Chair of Australian security vendor Senetas Francis Galbally has told the Parliamentary Joint Committee on Intelligence and Security (PJCIS) that the current debate surrounding the proposed encryption-busting Assistance and Access Bill is similar to the one surrounding climate change in Australia.
Despite being told over and over again by experts that accessing encrypted communications will introduce weaknesses into the system, committee members continued to press that a solution is possible.
“It’s a bit like the people denying climate change — all the scientists say there’s climate change, but you politicians don’t admit it,” Galbally said towards the end of the hearing on Friday morning. “It’s the same thing here.
“You cannot do it without creating a systemic weakness.
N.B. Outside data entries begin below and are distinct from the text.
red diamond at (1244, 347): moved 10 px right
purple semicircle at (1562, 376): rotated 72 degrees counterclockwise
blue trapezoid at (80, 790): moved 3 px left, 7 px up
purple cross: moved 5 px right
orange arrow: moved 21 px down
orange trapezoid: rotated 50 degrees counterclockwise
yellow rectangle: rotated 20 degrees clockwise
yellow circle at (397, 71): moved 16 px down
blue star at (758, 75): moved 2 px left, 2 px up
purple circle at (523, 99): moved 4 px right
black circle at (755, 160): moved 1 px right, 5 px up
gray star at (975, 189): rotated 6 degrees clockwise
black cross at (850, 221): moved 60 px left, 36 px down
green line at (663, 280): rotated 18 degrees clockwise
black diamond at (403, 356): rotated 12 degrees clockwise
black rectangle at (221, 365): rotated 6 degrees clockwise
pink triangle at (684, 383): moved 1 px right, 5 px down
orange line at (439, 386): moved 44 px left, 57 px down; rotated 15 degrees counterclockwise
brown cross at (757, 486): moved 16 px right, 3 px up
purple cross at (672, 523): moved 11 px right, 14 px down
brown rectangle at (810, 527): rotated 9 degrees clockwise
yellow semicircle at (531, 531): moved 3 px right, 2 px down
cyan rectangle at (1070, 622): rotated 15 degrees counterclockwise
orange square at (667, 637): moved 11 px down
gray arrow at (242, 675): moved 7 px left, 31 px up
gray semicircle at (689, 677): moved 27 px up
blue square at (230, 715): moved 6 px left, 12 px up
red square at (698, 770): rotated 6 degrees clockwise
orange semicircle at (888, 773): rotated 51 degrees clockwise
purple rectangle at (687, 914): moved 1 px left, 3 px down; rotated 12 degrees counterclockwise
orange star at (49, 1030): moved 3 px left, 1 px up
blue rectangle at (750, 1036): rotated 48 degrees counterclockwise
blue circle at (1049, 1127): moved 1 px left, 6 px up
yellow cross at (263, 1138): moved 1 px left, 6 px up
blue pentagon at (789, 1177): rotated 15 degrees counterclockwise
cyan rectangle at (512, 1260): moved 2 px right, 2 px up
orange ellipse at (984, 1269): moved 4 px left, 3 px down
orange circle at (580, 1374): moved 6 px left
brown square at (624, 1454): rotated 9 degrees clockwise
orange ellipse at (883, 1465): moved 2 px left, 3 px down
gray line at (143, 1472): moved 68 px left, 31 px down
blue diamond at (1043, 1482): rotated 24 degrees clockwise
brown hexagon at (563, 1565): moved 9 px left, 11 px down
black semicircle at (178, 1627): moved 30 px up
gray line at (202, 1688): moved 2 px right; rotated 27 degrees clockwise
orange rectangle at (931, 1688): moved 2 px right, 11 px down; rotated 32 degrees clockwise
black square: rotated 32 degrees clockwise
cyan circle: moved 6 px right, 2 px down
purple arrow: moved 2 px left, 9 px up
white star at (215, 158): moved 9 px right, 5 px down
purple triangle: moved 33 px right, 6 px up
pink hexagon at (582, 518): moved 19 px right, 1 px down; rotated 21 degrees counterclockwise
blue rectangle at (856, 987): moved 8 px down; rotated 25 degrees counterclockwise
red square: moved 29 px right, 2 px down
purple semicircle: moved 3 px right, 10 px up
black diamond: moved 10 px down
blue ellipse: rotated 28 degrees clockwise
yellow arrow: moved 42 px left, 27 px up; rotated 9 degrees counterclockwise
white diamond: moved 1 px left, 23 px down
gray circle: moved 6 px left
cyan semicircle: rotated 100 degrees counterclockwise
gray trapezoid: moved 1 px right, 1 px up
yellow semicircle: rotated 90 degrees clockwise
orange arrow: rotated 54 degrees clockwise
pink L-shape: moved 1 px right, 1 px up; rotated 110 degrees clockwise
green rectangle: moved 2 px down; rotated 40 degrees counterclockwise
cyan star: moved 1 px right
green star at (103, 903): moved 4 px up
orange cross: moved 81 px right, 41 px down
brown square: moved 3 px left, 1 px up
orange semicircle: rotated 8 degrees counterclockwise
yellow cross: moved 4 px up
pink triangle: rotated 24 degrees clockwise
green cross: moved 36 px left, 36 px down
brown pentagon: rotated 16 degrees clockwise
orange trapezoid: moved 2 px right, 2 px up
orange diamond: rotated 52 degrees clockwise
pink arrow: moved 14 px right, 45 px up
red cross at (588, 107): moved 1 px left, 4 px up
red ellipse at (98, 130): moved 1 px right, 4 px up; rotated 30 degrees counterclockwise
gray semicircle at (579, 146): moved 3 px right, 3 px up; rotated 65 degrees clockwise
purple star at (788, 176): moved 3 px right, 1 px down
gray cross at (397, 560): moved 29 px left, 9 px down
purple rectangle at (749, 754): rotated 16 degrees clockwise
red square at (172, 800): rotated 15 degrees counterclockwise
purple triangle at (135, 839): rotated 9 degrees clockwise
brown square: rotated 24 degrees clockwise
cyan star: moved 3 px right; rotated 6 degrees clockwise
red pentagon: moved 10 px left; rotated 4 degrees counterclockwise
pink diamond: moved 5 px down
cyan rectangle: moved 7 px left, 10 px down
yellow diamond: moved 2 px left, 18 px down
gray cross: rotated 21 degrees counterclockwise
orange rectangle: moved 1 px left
There’s no definition of it, but we’ve had everyone around the world telling you the same thing.”
Galbally detailed how the company had conducted an assessment of the Bill at its own expense, and identified three “catastrophic outcomes” as certain or likely to occur if the Bill is passed.
“The Bill, should it become law, will profoundly undermine the reputations of Australian software developers and hardware manufacturers in international markets; there is simply no doubt that this will result in a significant reduction in local R&D and manufacturing as a consequence of declining employment and export revenue,” Galbally said.
“Foreign governments and competitors will use the mere existence of this legislation to claim that Australian cybersecurity products are required to use or collaborate in creating encryption backdoors.”
[Galbally] added that customers and global competitors are not interested in the nuances and exemptions that could possibly be added to the Bill, as the company will be undercut and lose business.
“In the cut and thrust of the sales world, the existence of such legislation is enough for us to lose a sale,” Galbally added.
“I can say confidently that Senetas will be directly affected, and with exports representing over 95 percent of our sales, there will be a substantial impact on our business, were we to remain in Australia.”
… Should the Bill proceed, Senetas said it could find itself, and up to 200 jobs, moving offshore to avoid perception issues.
… ”The Russians, for example, they haven’t even done it because they know to do it upsets other things far greater than what they are trying to do.
“You have a problem with insurgents in Syria, you don’t drop an atom bomb on those insurgents and see what happens, the consequences that happen to everybody else around. This is the equivalent of dropping an atom bomb to find some nefarious character.
“You will destroy, eventually, Australian’s own data protection — that’s what it is.”
The battle in Australia over encryption and data protection makes my eyes roll every time I read about it. But the Deputy U.S. Attorney General has similar ideas to the Aussies:
“There is nothing virtuous about refusing to help develop responsible encryption, or in shaming people who understand the dangers of creating any spaces—whether real-world or virtual—where people are free to victimize others without fear of getting caught or punished,” Rosenstein said.
He is wrong. There are myriad virtues for privacy, for freedom and liberty, for capitalism, for trust in the economy, and a bunch of other things. Rosenstein wants to manage to the exception — basically treating edge cases (criminality) as the norm — instead of manage by exception.
“Responsible encryption,” as the Deputy U.S, A.G. defines it, is weak encryption … at best.
Towards the end of the hearing, PJCIS chair Andrew Hastie justified the encryption-busting legislation due to the amount of methamphetamine use in his electorate.
“We use more ice in regional WA than in Sydney or Melbourne, so my point is from an economic perspective, we have a serious problem in this country with ice, and of course, my electorate has a large meth problem,” he said.
“I’ll just put on the record, different perspectives on this question.”
It’s not different perspectives. They are not related … except by exception.